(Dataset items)
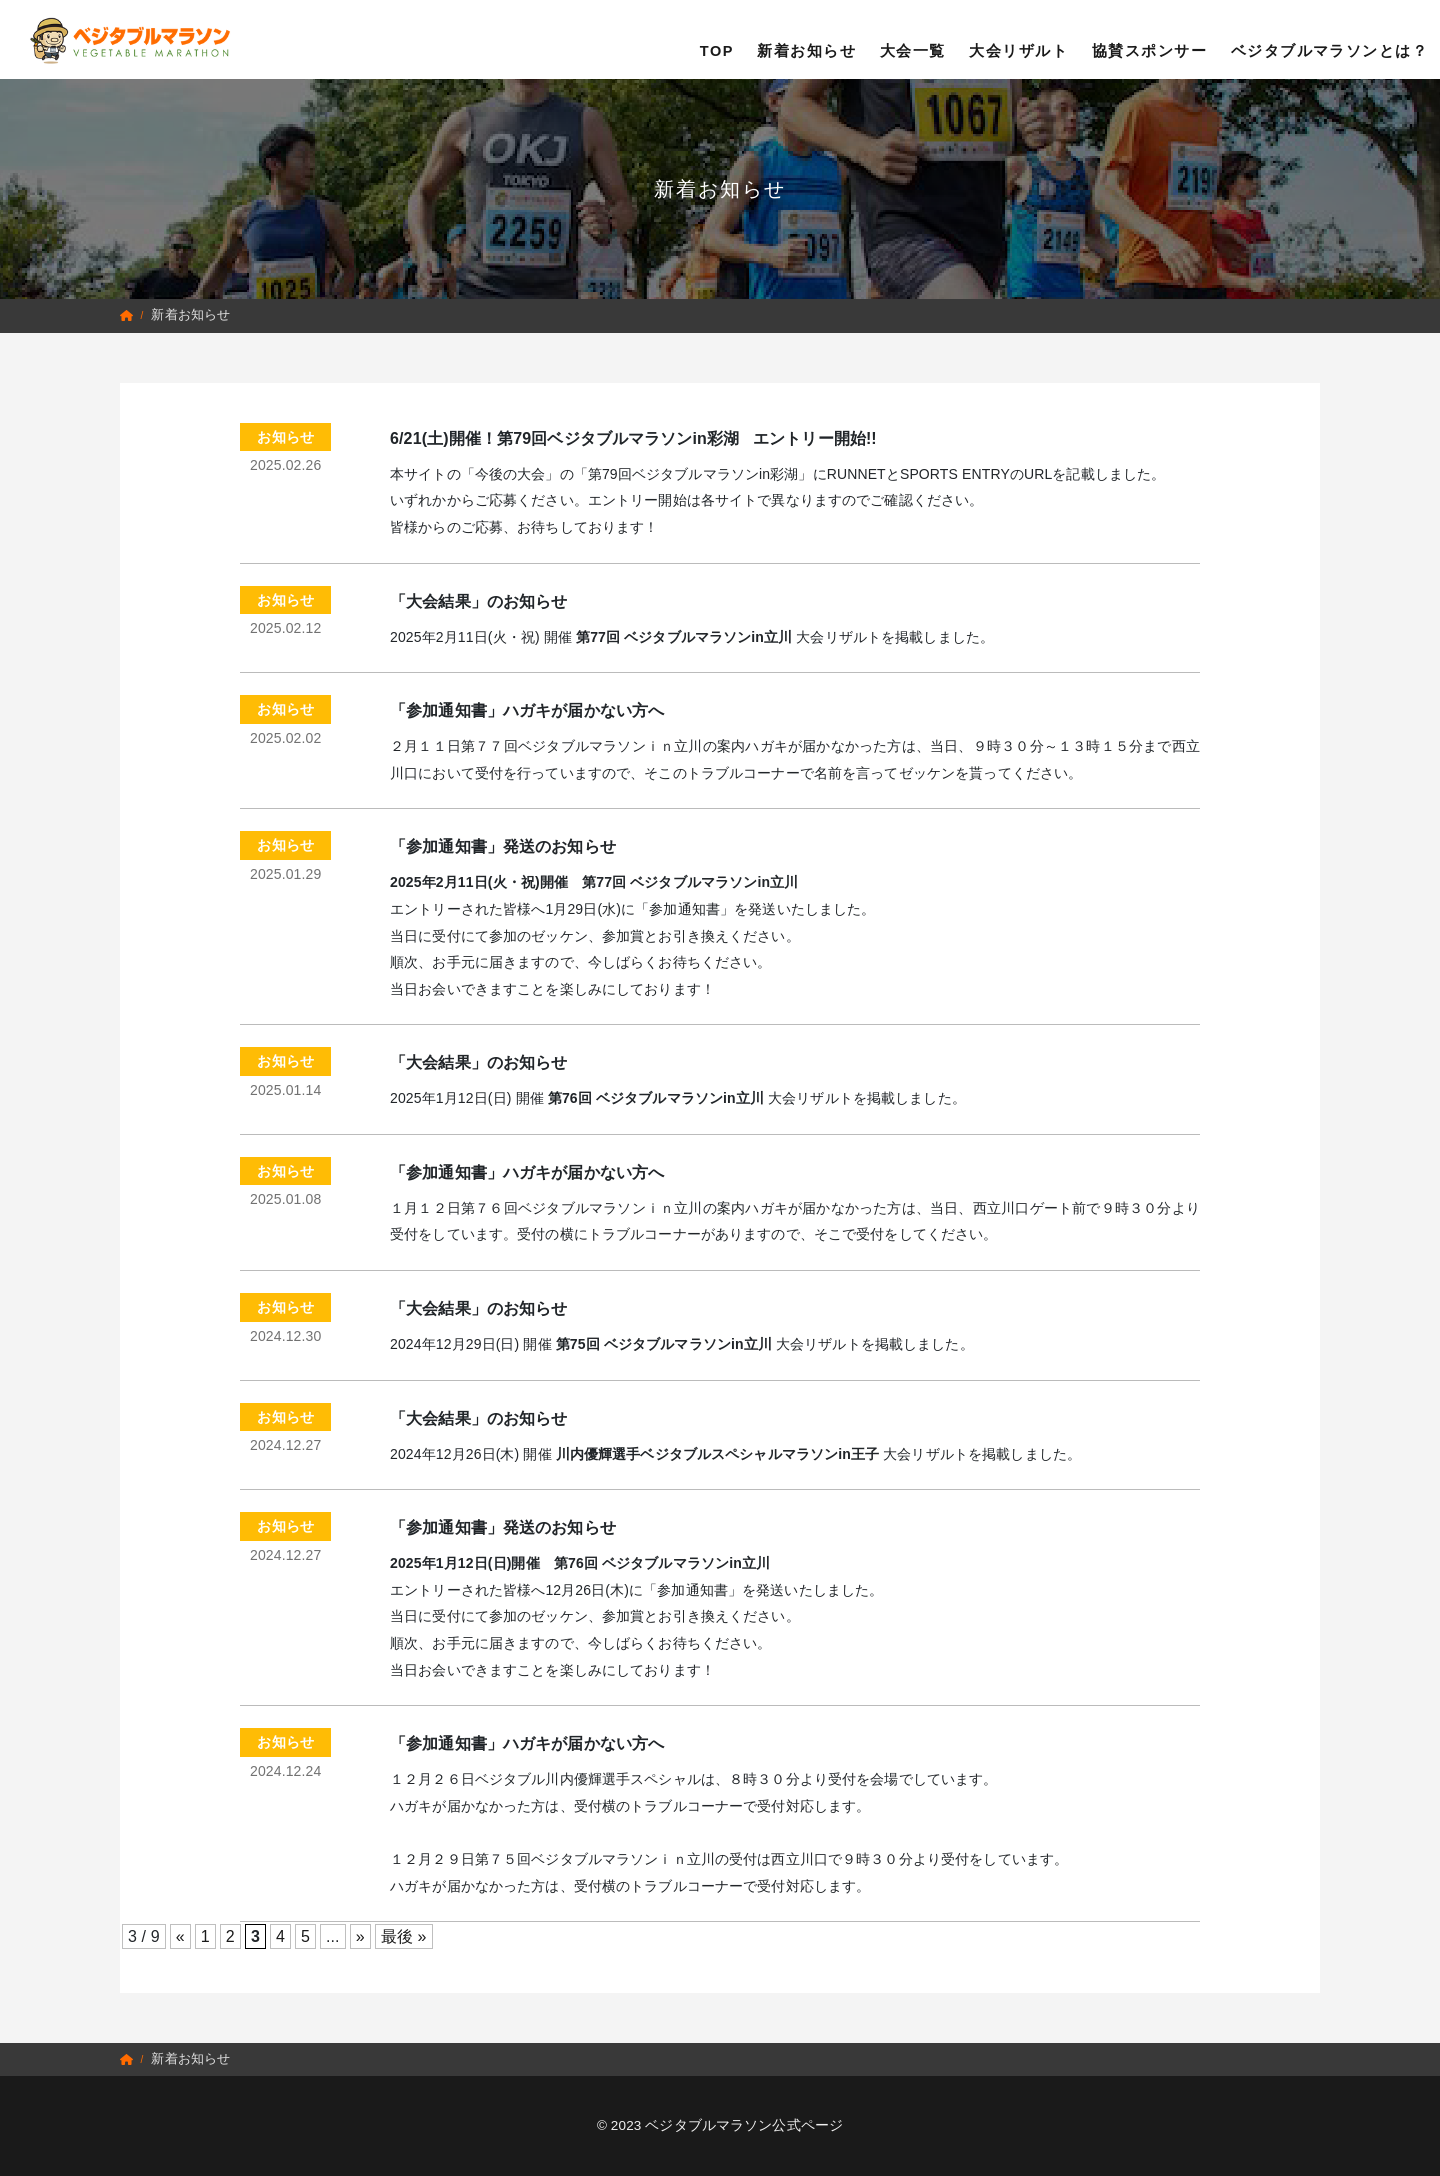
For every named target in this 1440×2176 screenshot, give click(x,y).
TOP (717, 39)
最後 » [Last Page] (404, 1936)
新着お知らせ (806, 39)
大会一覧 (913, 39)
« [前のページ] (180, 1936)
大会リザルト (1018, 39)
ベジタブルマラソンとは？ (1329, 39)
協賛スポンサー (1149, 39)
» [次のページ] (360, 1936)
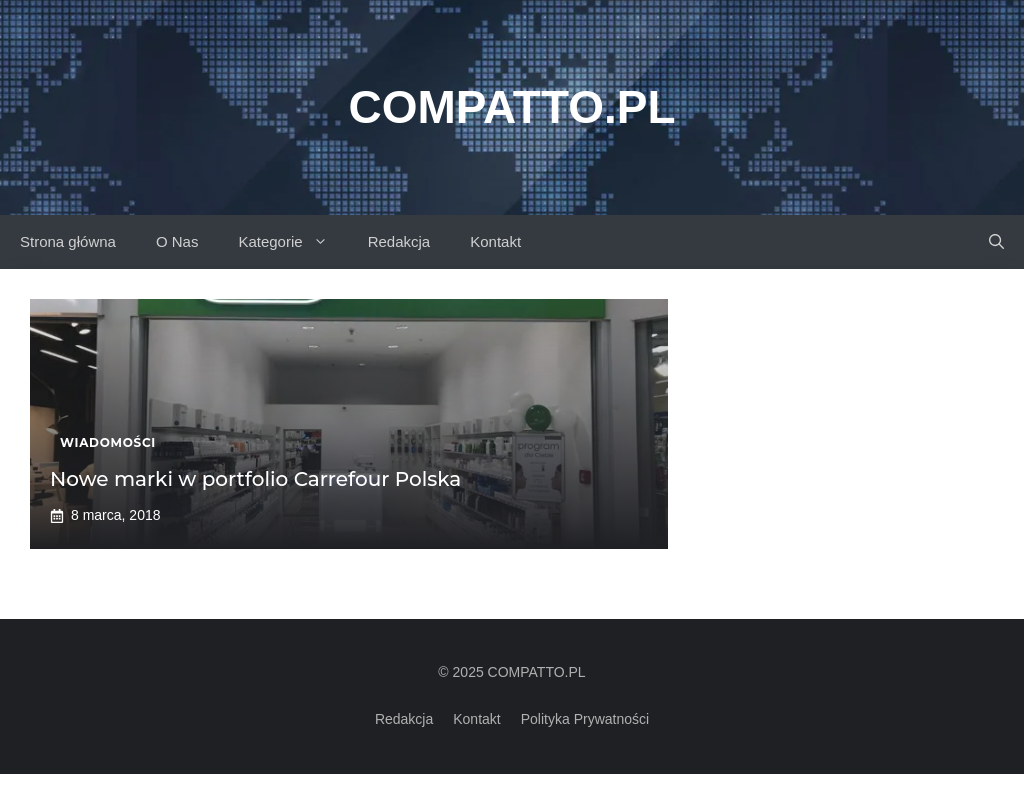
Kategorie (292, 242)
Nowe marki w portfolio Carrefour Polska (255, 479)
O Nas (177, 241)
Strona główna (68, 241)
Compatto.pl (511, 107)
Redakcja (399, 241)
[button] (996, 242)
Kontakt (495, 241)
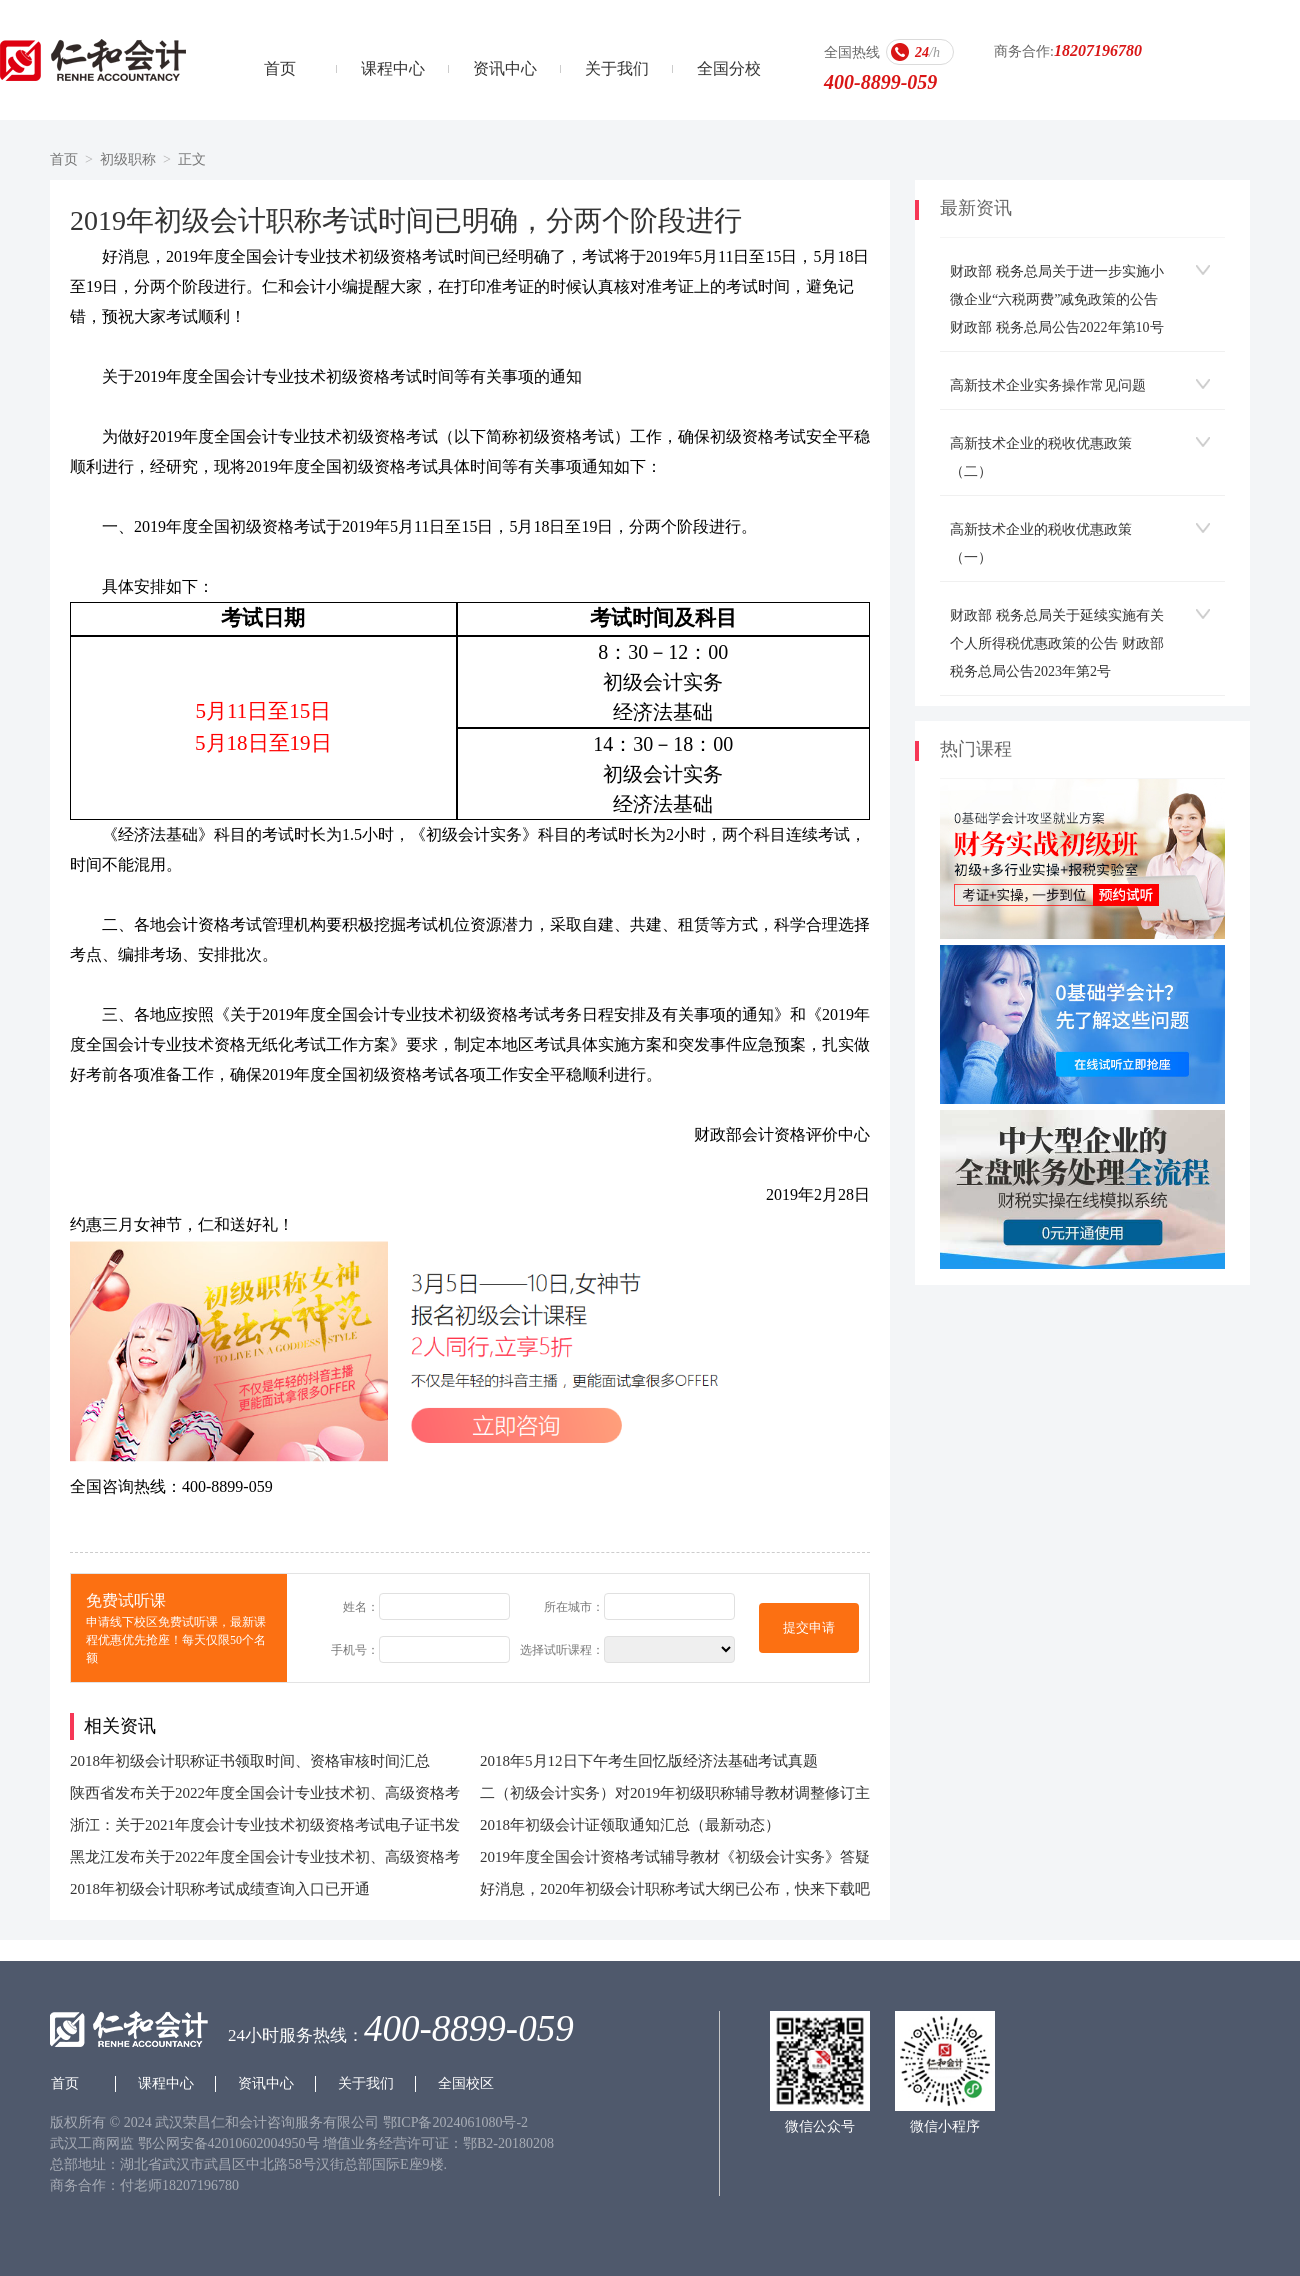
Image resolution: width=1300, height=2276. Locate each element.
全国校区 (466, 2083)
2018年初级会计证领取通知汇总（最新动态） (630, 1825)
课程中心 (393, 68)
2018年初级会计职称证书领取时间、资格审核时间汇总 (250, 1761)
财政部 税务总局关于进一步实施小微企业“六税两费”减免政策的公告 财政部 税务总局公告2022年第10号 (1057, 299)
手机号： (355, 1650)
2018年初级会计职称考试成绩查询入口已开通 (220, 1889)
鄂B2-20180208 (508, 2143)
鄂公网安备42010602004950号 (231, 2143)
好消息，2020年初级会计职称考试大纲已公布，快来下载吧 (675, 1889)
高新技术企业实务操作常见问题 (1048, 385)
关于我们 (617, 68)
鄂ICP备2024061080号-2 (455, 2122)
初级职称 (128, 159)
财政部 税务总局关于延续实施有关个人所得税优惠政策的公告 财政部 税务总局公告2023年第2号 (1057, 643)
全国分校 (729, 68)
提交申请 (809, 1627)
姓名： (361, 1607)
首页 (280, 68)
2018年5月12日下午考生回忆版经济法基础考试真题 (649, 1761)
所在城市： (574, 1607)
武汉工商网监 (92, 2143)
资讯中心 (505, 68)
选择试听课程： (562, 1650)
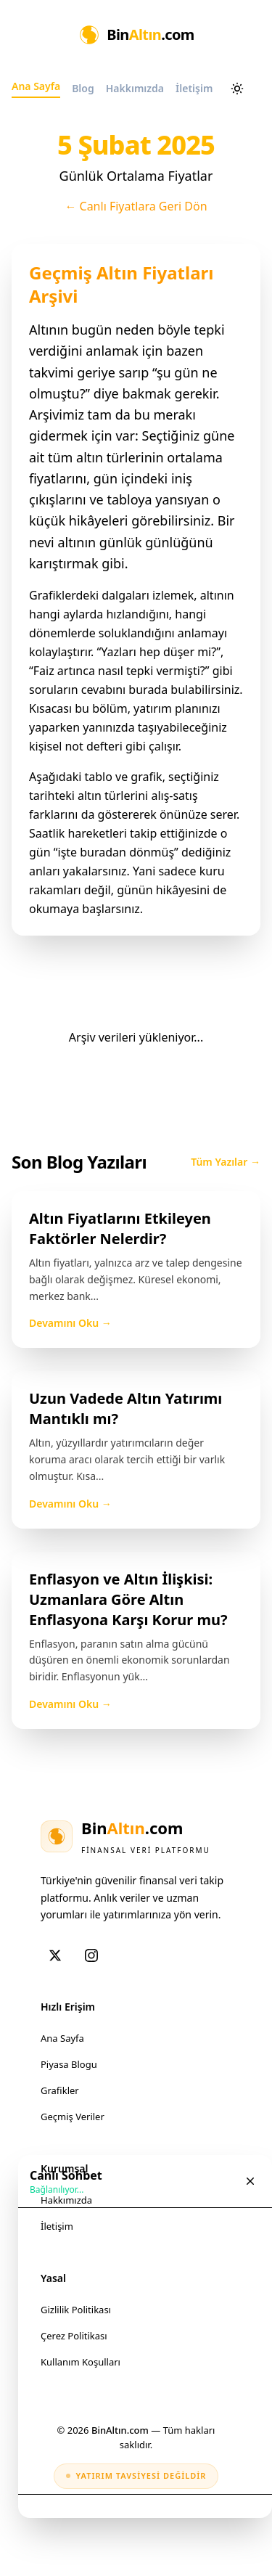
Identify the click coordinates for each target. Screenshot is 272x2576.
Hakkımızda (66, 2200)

## BRIEF
Retype the records verbatim, excluding each image they hold.

## SOLVED PROBLEM
For every named target in this 1440×2176 screenshot, give click(x,y).
TOP (717, 39)
最後 » [Last Page] (404, 1936)
新着お知らせ (806, 39)
大会一覧 (913, 39)
« [前のページ] (180, 1936)
大会リザルト (1018, 39)
ベジタブルマラソンとは？ (1329, 39)
協賛スポンサー (1149, 39)
» [次のページ] (360, 1936)
Kategorie (292, 242)
Nowe marki w portfolio Carrefour Polska (255, 479)
O Nas (177, 241)
Strona główna (68, 241)
Compatto.pl (511, 107)
Redakcja (399, 241)
[button] (996, 242)
Kontakt (495, 241)
Image resolution: width=1300, height=2276. Locate each element.
全国校区 (466, 2083)
2018年初级会计证领取通知汇总（最新动态） (630, 1825)
课程中心 (393, 68)
2018年初级会计职称证书领取时间、资格审核时间汇总 (250, 1761)
财政部 税务总局关于进一步实施小微企业“六税两费”减免政策的公告 财政部 税务总局公告2022年第10号 (1057, 299)
手机号： (355, 1650)
2018年初级会计职称考试成绩查询入口已开通 (220, 1889)
鄂B2-20180208 (508, 2143)
鄂公网安备42010602004950号 (231, 2143)
好消息，2020年初级会计职称考试大纲已公布，快来下载吧 (675, 1889)
高新技术企业实务操作常见问题 (1048, 385)
关于我们 (617, 68)
鄂ICP备2024061080号-2 (455, 2122)
初级职称 (128, 159)
财政部 税务总局关于延续实施有关个人所得税优惠政策的公告 财政部 税务总局公告2023年第2号 (1057, 643)
全国分校 (729, 68)
提交申请 (809, 1627)
姓名： (361, 1607)
首页 (280, 68)
2018年5月12日下午考生回忆版经济法基础考试真题 (649, 1761)
所在城市： (574, 1607)
武汉工商网监 (92, 2143)
资讯中心 (505, 68)
选择试听课程： (562, 1650)
Identify the click coordinates for each target. Screenshot is 272x2576.
Hakkımızda (66, 2200)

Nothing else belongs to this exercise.